Questions and answers with Dr. Edward Keystone, Senior Consultant in Rheumatology, Mount Sinai Hospital, and Professor of Medicine, University of Toronto, Ontario

Q: What are the key factors that influenced ACR70 responses in this pooled analysis?

A: The main reason why the ACR70 was not met in the analysis, even though the DAS remission was, was because of inclusion of patient outcomes in the ACR70. So patients did not [experience] a 70% improvement in outcome measures such as pain and function, TJC and SJC, which are required for the ACR score.
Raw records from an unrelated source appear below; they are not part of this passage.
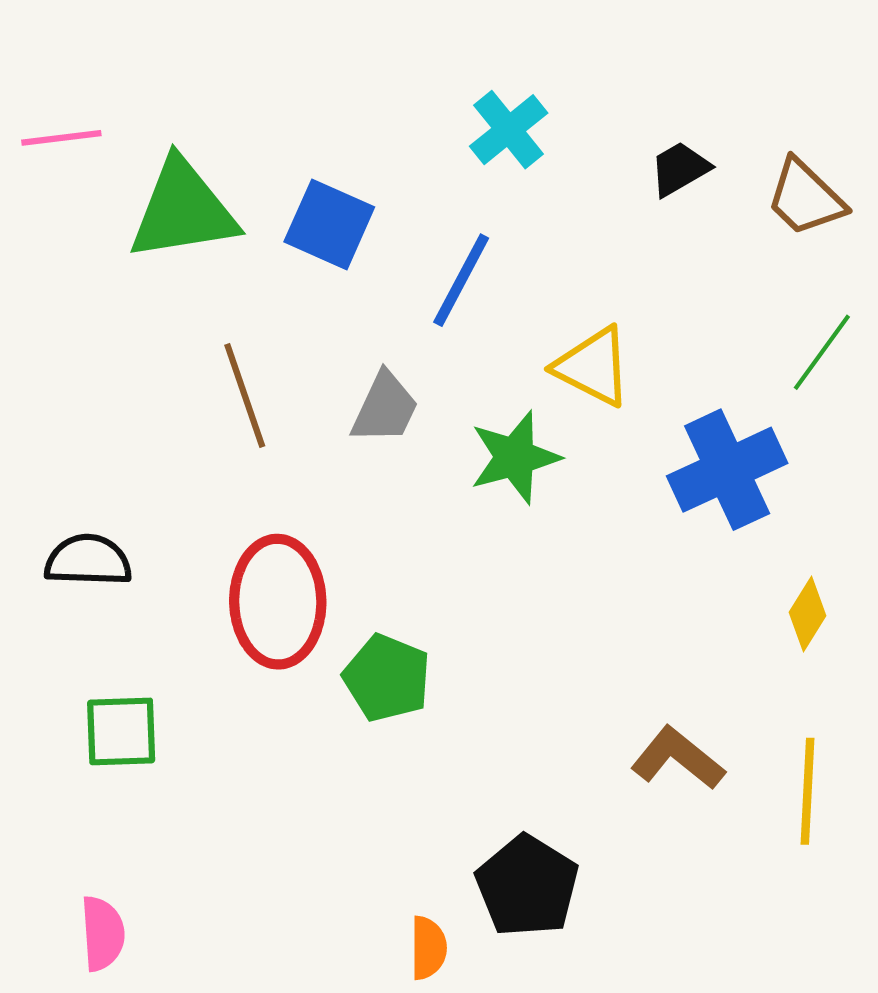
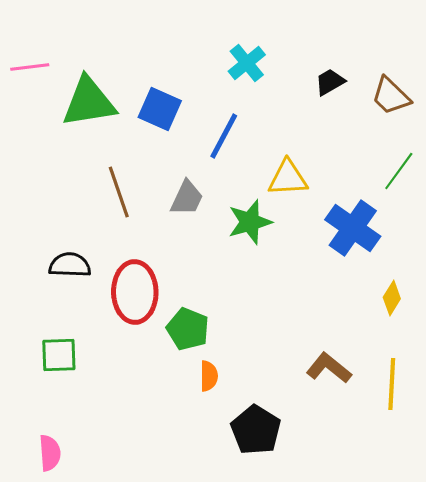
yellow triangle: (593, 367) -> (288, 178), turned -30
blue cross: (727, 470) -> (353, 228), turned -30
black semicircle: (88, 560) -> (70, 265), moved
orange semicircle: (428, 948) -> (209, 376), moved

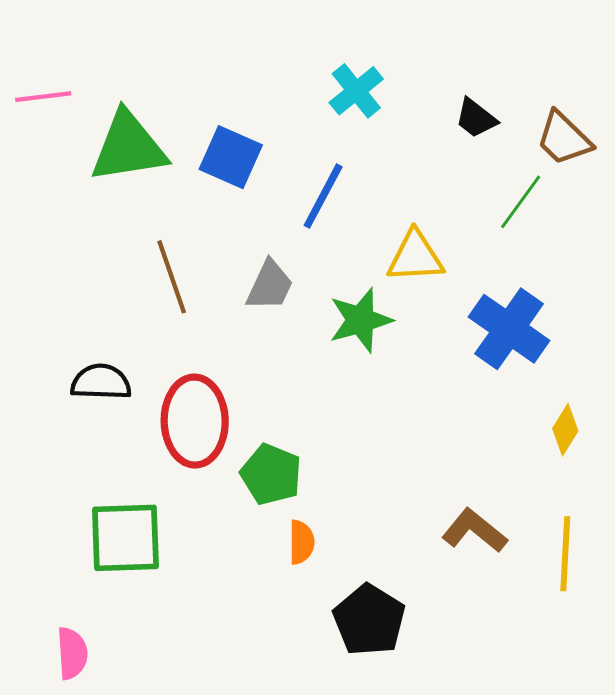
black trapezoid: (330, 82) -> (476, 118), turned -112
green line: (399, 171) -> (521, 202), moved
green square: (59, 355) -> (125, 538), moved, size x1.4

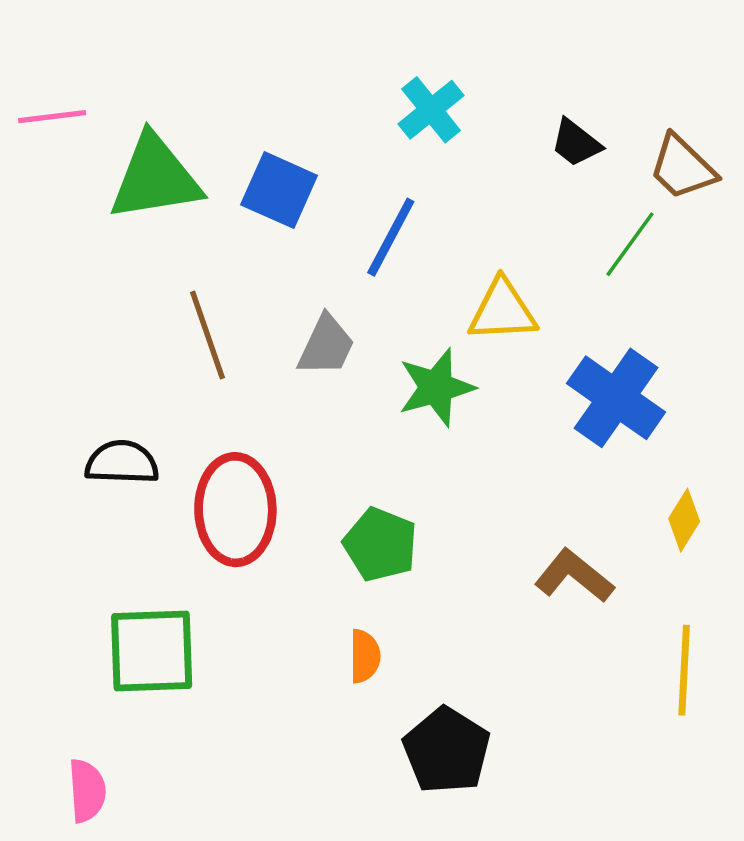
green pentagon: (271, 474) -> (380, 544), moved
brown L-shape: (474, 531) -> (574, 576), moved

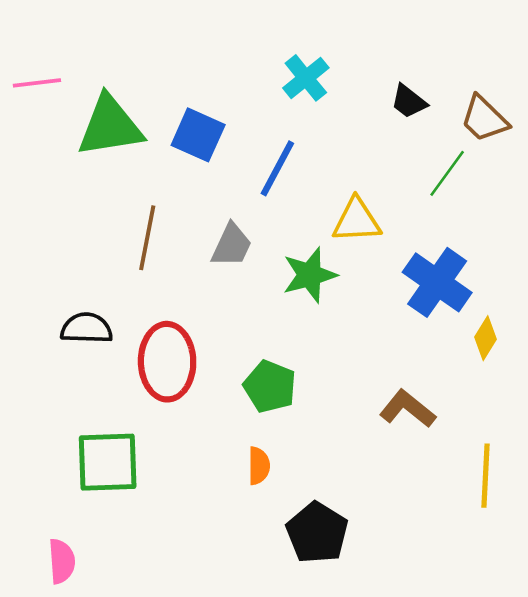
brown line: (207, 335) -> (147, 238), turned 30
yellow diamond: (684, 520) -> (486, 338), moved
This is why they did not achieve an ACR70 response even though they did achieve a DAS28 remission.

Q: Do you think patient-related outcomes should be used in a measure of disease activity such as the ACR70?

A: The lowest responses of almost any agent you want to name are patient-related outcomes. So the health assessment questionnaire score typically has the least response, pain and global function [score] tends to be a bit higher, and this of course brings down the ACR70s. But this is a reflection of what is important to the patient. Patients care about pain and function and disability today, while physicians care about swollen and tender joints because if there is a significant improvement in joint counts, they know the patient will not progress over time. So physicians care about both symptoms and long-term disability while the patient only cares about symptoms.

Q: Which is the better score to use when measuring disease activity?

A: The ACR is an improvement score—it tells you what per cent improvement a patient has made on treatment—whereas the DAS score tells you not only how much improvement the patient has had but also what their current state of disease activity is. So if a patient has a 60% improvement in disease activity but they still have very active disease, I’m going to treat that patient based on the actual DAS score. So DAS gives you both, the ACR doesn’t.